花巻東(岩手)が11日、同校卒業生のエンゼルス菊池雄星投手(34)の大型トレーニング施設(K.O.H)完成と、米スタンフォード大・佐々木麟太郎内野手(20)の高校野球史上最多の通算140本塁打達成を記念したモニュメントのお披露目を同校野球部グラウンドで行った。同モニュメントは、岩手・北上市に本社を置き、精密部品の製造などを行う株式会社ベストから寄贈された。
昨年は、23年ア・リーグMVP、本塁打王のタイトル獲得を記念し、ドジャース大谷翔平投手(31)のモニュメントが寄贈されていた。これを中心として右に菊池、左に佐々木と、世界で活躍する同校卒業生らのモニュメントが並んだ。お披露目には同社の藤原澄夫代表取締役、菊池敏夫技術部部長、花巻東・小田島順造理事長兼校長、佐々木の4人が出席した。素材はステンレス製。デザインは同社に務める同校野球部OBが手がけた。菊池技術部部長は「躍動感というのを感じられるように、写真からデザインしました」と説明した。

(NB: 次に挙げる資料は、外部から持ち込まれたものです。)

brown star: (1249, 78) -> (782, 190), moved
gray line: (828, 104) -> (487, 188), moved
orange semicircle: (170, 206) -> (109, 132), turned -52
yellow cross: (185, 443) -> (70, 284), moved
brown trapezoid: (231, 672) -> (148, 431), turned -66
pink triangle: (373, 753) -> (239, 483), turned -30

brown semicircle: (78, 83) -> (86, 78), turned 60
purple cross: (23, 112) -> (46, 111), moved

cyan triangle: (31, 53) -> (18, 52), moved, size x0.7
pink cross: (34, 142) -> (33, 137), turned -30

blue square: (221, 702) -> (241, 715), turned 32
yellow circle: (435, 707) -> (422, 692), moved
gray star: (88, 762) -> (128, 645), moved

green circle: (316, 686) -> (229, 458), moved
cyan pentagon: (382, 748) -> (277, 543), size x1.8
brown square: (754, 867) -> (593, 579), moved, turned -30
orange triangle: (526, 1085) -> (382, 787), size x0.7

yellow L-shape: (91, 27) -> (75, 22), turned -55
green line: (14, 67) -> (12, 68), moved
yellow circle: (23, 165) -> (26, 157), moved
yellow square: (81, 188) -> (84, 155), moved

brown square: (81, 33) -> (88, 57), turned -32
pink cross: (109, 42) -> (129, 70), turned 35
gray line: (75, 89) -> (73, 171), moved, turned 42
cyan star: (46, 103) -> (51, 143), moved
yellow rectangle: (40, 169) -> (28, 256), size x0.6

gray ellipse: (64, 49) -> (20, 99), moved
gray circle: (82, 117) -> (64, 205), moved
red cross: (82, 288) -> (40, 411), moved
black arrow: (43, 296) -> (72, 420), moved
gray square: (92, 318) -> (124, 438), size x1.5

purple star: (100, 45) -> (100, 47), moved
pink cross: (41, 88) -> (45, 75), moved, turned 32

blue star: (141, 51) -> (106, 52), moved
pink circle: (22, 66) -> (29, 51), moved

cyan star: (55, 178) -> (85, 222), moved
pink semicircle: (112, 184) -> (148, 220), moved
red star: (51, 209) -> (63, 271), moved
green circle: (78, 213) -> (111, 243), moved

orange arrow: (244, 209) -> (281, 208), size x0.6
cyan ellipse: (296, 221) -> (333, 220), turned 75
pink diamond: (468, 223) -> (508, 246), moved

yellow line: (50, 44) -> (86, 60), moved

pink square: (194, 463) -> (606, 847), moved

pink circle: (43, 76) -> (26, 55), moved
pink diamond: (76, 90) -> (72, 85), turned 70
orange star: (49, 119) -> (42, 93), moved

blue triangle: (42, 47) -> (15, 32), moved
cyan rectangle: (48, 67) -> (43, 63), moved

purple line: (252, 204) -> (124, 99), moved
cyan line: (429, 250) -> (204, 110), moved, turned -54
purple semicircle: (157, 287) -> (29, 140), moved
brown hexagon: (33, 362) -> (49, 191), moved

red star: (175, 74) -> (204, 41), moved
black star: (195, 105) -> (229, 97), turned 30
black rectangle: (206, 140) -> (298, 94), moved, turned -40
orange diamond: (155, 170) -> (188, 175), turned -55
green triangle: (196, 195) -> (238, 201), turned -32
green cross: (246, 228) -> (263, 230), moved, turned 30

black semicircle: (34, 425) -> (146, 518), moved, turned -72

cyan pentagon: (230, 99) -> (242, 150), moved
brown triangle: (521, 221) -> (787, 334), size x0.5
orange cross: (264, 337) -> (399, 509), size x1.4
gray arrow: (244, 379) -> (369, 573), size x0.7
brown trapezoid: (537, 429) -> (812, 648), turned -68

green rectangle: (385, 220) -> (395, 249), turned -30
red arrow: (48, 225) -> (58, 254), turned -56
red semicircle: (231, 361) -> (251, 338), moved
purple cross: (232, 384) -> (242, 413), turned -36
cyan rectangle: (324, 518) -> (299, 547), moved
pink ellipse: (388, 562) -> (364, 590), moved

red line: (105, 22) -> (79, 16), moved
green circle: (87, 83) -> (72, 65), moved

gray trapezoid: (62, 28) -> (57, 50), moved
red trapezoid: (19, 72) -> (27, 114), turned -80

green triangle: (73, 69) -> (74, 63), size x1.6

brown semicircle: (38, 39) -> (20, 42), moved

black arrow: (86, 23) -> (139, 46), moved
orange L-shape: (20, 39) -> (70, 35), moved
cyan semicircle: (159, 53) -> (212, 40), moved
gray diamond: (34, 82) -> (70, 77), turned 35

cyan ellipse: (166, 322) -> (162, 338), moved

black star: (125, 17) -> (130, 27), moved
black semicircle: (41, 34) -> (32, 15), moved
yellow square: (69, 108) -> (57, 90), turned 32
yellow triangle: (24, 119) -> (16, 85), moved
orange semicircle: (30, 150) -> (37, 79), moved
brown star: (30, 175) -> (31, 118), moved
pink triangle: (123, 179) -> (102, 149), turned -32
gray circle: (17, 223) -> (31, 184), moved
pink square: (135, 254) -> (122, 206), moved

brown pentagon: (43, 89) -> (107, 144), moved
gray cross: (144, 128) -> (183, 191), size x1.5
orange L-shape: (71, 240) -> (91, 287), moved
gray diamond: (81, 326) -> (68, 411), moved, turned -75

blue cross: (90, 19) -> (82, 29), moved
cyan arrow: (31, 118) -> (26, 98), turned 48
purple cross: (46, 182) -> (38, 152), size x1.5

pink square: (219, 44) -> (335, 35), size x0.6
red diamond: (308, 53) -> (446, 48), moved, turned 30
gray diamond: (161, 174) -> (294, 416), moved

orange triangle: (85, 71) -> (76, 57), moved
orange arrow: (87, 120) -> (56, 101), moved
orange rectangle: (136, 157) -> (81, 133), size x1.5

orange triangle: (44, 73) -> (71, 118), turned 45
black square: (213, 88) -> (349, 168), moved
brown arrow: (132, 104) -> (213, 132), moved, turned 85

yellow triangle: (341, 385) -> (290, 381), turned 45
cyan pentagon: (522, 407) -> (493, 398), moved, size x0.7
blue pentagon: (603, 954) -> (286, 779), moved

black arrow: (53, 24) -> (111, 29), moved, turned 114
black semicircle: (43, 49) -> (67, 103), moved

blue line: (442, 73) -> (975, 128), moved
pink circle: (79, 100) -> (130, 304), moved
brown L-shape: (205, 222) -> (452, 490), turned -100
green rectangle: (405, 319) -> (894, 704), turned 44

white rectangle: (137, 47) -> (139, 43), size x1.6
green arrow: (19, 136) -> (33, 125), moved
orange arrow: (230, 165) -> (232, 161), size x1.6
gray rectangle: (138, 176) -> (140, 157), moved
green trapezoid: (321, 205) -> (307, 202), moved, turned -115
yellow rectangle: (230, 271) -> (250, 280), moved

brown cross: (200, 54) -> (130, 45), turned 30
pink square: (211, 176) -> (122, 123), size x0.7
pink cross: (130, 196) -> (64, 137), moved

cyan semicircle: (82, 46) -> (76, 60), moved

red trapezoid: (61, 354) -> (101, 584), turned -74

自身のモニュメントを見た佐々木は「大変光栄なことです。最初にお話をいただいたときは、すごく恐縮というのが正直な気持ちでしたが、それでも株式会社ベストさんのご厚意で製作していただく運びとなりました。私自身にとっても、また覚悟が芽生えましたし、さらに気を引き締めて、これをモチベーションにしながら今後も精進していきたいです」と目を輝かせながら話した。
昨年3月に渡米。「1日1日、野球も学業もはいつくばっているような感覚でした。失敗を繰り返しながらですが、勉強させていただきました」と1年目を振り返った。10月からは2学年に進級。来年2月から始まるリーグ戦に向けて、チームとしての練習も始まる。「素晴らしい経験を結果に結びつけられたらと思っているので、来シーズンも、そのスタイルを変えずに、引き続きやっていきたいです」と力強く口にした。